**DATA RECORDS:**
▶

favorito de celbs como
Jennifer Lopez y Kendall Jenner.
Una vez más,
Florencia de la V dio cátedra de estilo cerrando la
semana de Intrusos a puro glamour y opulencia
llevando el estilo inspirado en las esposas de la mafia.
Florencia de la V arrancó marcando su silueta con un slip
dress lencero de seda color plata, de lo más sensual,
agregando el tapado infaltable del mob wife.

◀

Transcribe each line of the data exactly, skipping none.

favorito de celbs como
Jennifer Lopez y Kendall Jenner.
Una vez más,
Florencia de la V dio cátedra de estilo cerrando la
semana de Intrusos a puro glamour y opulencia
llevando el estilo inspirado en las esposas de la mafia.
Florencia de la V arrancó marcando su silueta con un slip
dress lencero de seda color plata, de lo más sensual,
agregando el tapado infaltable del mob wife.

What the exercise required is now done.